С вечевой колокольни смотрел старый звонарь, и по сморщенному лицу его текли слезы. Это плакал единственный глаз доброго старика...
— Я твой ворог... Я, окаянный, погубил тебя, — шептал он.
Упадыш более не трепыхался. Он плавал в своей собственной крови, разметавши руки и ноги, точно в самом деле собирался уплыть. Да, далеко пришлось теперь плыть старому ушкуйнику...
Палач между тем обтер топор об рогожный мешок, разложил этот мешок на земле и стащил труп с кровяной лужи. Потом он стал усердно запихивать его в свой вместительный мешок. Вот какой саван пришлось надеть Упадышу! Изгой — изгоем и кончил... Сначала «чудин» впихнул в мешок голову казненного, потом втиснул туда его широкие плечи и стал натягивать рогожу на остальное туловище... Из мешка торчали ноги в сапогах, о которых сейчас пожалел один худой мужичонко-вечник... «Чудин» согнул колена мертвому, всунул ноги в мешок, завязал его и, взвалив с трудом на плечи, понес через толпу к Великому мосту.

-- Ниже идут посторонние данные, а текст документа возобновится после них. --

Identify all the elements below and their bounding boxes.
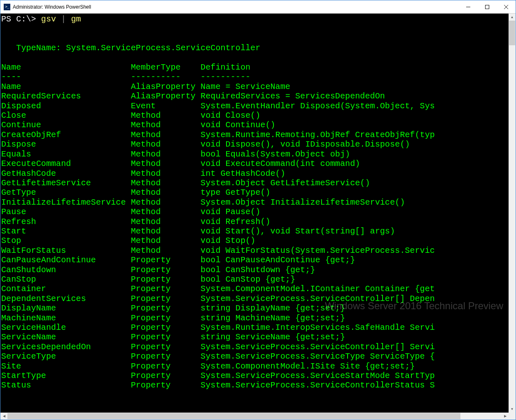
- minimize-button[interactable]: [459, 0, 478, 13]
- window-titlebar[interactable]: Administrator: Windows PowerShell: [0, 0, 516, 14]
- horizontal-scroll-thumb[interactable]: [7, 413, 460, 419]
- powershell-icon: [4, 4, 10, 10]
- window-controls: [459, 0, 516, 13]
- vertical-scrollbar[interactable]: ▲ ▼: [509, 14, 516, 413]
- scroll-up-arrow-icon[interactable]: ▲: [509, 14, 516, 21]
- svg-rect-1: [486, 5, 489, 9]
- close-button[interactable]: [497, 0, 516, 13]
- horizontal-scrollbar[interactable]: ◀ ▶: [0, 413, 516, 420]
- scroll-down-arrow-icon[interactable]: ▼: [509, 406, 516, 413]
- maximize-button[interactable]: [478, 0, 497, 13]
- terminal-viewport[interactable]: PS C:\> gsv | gm TypeName: System.Servic…: [0, 14, 516, 413]
- terminal-content[interactable]: PS C:\> gsv | gm TypeName: System.Servic…: [0, 14, 516, 390]
- scrollbar-corner: [509, 413, 516, 420]
- window-title: Administrator: Windows PowerShell: [13, 4, 459, 10]
- scroll-right-arrow-icon[interactable]: ▶: [502, 413, 509, 420]
- scroll-left-arrow-icon[interactable]: ◀: [0, 413, 7, 420]
- vertical-scroll-thumb[interactable]: [509, 21, 515, 45]
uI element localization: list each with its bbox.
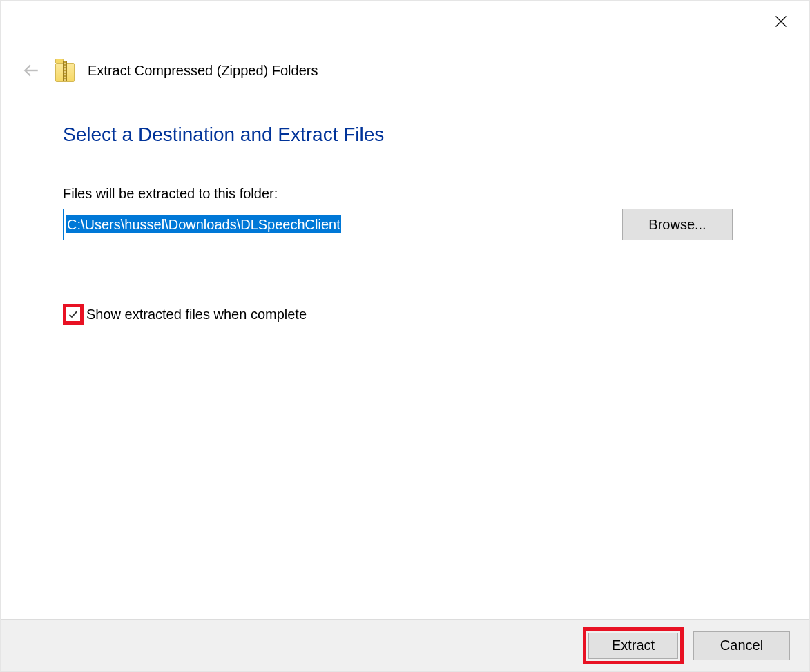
wizard-header: Extract Compressed (Zipped) Folders bbox=[1, 59, 809, 82]
checkmark-icon bbox=[68, 309, 79, 320]
wizard-title: Extract Compressed (Zipped) Folders bbox=[88, 63, 318, 79]
close-icon bbox=[774, 15, 788, 28]
zip-folder-icon bbox=[55, 59, 75, 82]
show-files-row: Show extracted files when complete bbox=[63, 304, 747, 325]
show-files-label: Show extracted files when complete bbox=[86, 307, 307, 323]
cancel-button[interactable]: Cancel bbox=[693, 631, 790, 660]
wizard-content: Select a Destination and Extract Files F… bbox=[1, 82, 809, 619]
back-arrow-icon bbox=[22, 61, 40, 79]
back-button[interactable] bbox=[20, 59, 42, 81]
destination-row: C:\Users\hussel\Downloads\DLSpeechClient… bbox=[63, 209, 747, 240]
extract-button-highlight: Extract bbox=[583, 627, 684, 664]
show-files-checkbox[interactable] bbox=[63, 304, 84, 325]
destination-input-value: C:\Users\hussel\Downloads\DLSpeechClient bbox=[66, 215, 341, 233]
extract-button[interactable]: Extract bbox=[588, 633, 678, 659]
destination-label: Files will be extracted to this folder: bbox=[63, 186, 747, 202]
close-button[interactable] bbox=[765, 8, 797, 35]
destination-input[interactable]: C:\Users\hussel\Downloads\DLSpeechClient bbox=[63, 209, 608, 240]
wizard-footer: Extract Cancel bbox=[1, 619, 809, 671]
extract-wizard-window: Extract Compressed (Zipped) Folders Sele… bbox=[0, 0, 810, 672]
page-heading: Select a Destination and Extract Files bbox=[63, 124, 747, 146]
titlebar bbox=[1, 1, 809, 42]
browse-button[interactable]: Browse... bbox=[622, 209, 733, 240]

— Прощай, сиротинушка! — шептал с колокольни вечевой звонарь, провожая своим единственным глазом изменника Великого Новгорода.
Толпа сопровождала печальное шествие. Со всех концов сбегались женщины и дети, не бывшие на вече и желавшие взглянуть, как будут топить Упадыша...
На мосту «чудин» положил свою тяжелую ношу на землю и привязал к ногам мертвеца огромный булыжник. Приподняв тело, он с трудом положил его на перила моста. Еще не застывшее, оно перевесилось на обе стороны...
— Прощай, Упадыш, кланяйся моей Ладоге, — сказал «чудин».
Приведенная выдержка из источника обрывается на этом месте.